● Task details: A faithful copy of the entries is needed, one that leaves out the pictures.
-- Data provided follows --
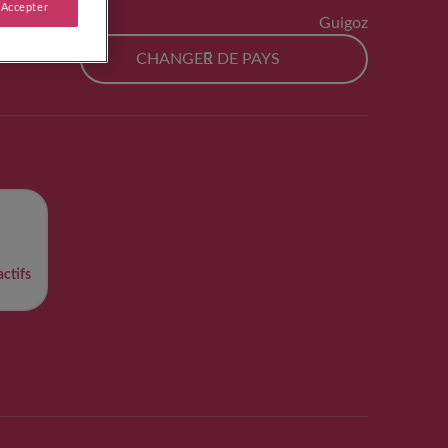
 Accepter
Guigoz
CHANGER DE PAYS
ctifs​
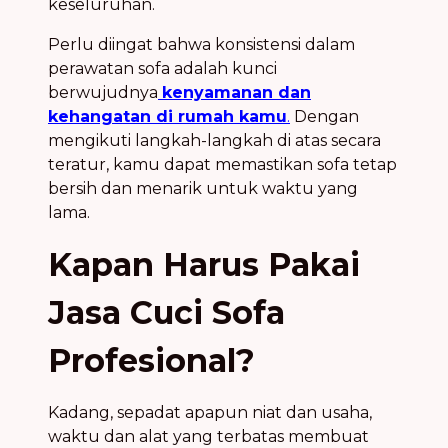
keseluruhan.
Perlu diingat bahwa konsistensi dalam
perawatan sofa adalah kunci
berwujudnya
kenyamanan dan
kehangatan di rumah kamu
.
Dengan
mengikuti langkah-langkah di atas secara
teratur, kamu dapat memastikan sofa tetap
bersih dan menarik untuk waktu yang
lama.
Kapan Harus Pakai
Jasa Cuci Sofa
Profesional?
Kadang, sepadat apapun niat dan usaha,
waktu dan alat yang terbatas membuat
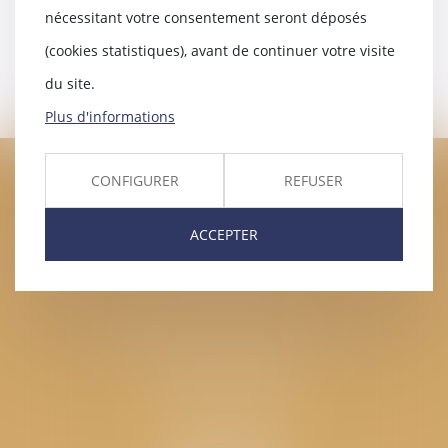
nécessitant votre consentement seront déposés
(cookies statistiques), avant de continuer votre visite
du site.
<<
<
...
318
319
320
321
322
323
324
>
>>
Plus d'informations
CABINET GPS AVOCATS - Valence
CONFIGURER
REFUSER
Cabinet principal
ACCEPTER
Immeuble “Le Valentia” 62 Avenue Sadi Carnot
26000 Valence
CABINET GPS AVOCATS - Loriol
Cabinet secondaire
Place de l'Eglise
26270 LORIOL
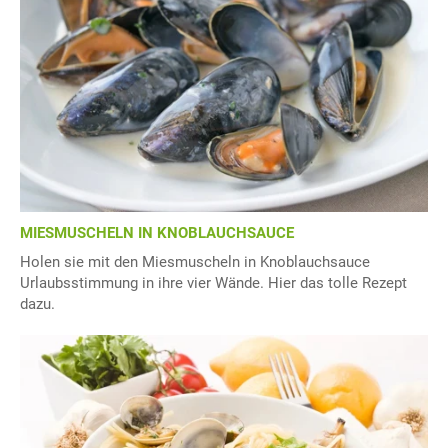
MIESMUSCHELN IN KNOBLAUCHSAUCE
Holen sie mit den Miesmuscheln in Knoblauchsauce
Urlaubsstimmung in ihre vier Wände. Hier das tolle Rezept
dazu.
-- Data provided concluded --
● Reply to the exercise:
 Accepter
Guigoz
CHANGER DE PAYS
ctifs​
keseluruhan.
Perlu diingat bahwa konsistensi dalam
perawatan sofa adalah kunci
berwujudnya
kenyamanan dan
kehangatan di rumah kamu
.
Dengan
mengikuti langkah-langkah di atas secara
teratur, kamu dapat memastikan sofa tetap
bersih dan menarik untuk waktu yang
lama.
Kapan Harus Pakai
Jasa Cuci Sofa
Profesional?
Kadang, sepadat apapun niat dan usaha,
waktu dan alat yang terbatas membuat
nécessitant votre consentement seront déposés
(cookies statistiques), avant de continuer votre visite
du site.
<<
<
...
318
319
320
321
322
323
324
>
>>
Plus d'informations
CABINET GPS AVOCATS - Valence
CONFIGURER
REFUSER
Cabinet principal
ACCEPTER
Immeuble “Le Valentia” 62 Avenue Sadi Carnot
26000 Valence
CABINET GPS AVOCATS - Loriol
Cabinet secondaire
Place de l'Eglise
26270 LORIOL
MIESMUSCHELN IN KNOBLAUCHSAUCE
Holen sie mit den Miesmuscheln in Knoblauchsauce
Urlaubsstimmung in ihre vier Wände. Hier das tolle Rezept
dazu.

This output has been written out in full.